> [Your objective]
Repeat the data exactly, please; no pictures belong in the copy.

"""

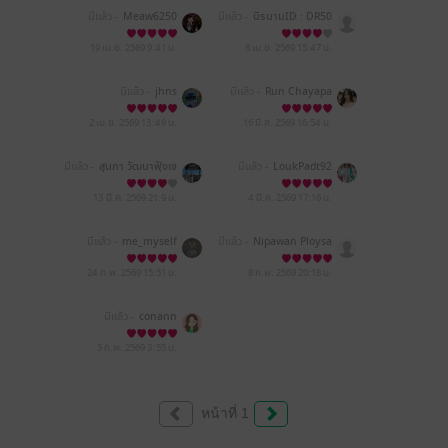
มีแล้ว -
Meaw6250
มีแล้ว -
นิรนามID : DR50
a76072
19 เม.ย. 2569
9:41 น.
8 เม.ย. 2569
15:47 น.
มีแล้ว -
jhns
มีแล้ว -
Run Chayapa
2 เม.ย. 2569
13:49 น.
16 มี.ค. 2569
16:54 น.
มีแล้ว -
สุนภา วัฒนาฟุ้งเจ
มีแล้ว -
LoukPadt92
ริญ
13 มี.ค. 2569
21:9 น.
4 มี.ค. 2569
17:16 น.
มีแล้ว -
me_myself
มีแล้ว -
Nipawan Ploysa
ree
24 ก.พ. 2569
15:51 น.
8 ก.พ. 2569
20:18 น.
มีแล้ว -
conann
5 ก.พ. 2569
3:55 น.
หน้าที่ 1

"""

> [Task output]
มีแล้ว -
Meaw6250
มีแล้ว -
นิรนามID : DR50
a76072
19 เม.ย. 2569
9:41 น.
8 เม.ย. 2569
15:47 น.
มีแล้ว -
jhns
มีแล้ว -
Run Chayapa
2 เม.ย. 2569
13:49 น.
16 มี.ค. 2569
16:54 น.
มีแล้ว -
สุนภา วัฒนาฟุ้งเจ
มีแล้ว -
LoukPadt92
ริญ
13 มี.ค. 2569
21:9 น.
4 มี.ค. 2569
17:16 น.
มีแล้ว -
me_myself
มีแล้ว -
Nipawan Ploysa
ree
24 ก.พ. 2569
15:51 น.
8 ก.พ. 2569
20:18 น.
มีแล้ว -
conann
5 ก.พ. 2569
3:55 น.
หน้าที่ 1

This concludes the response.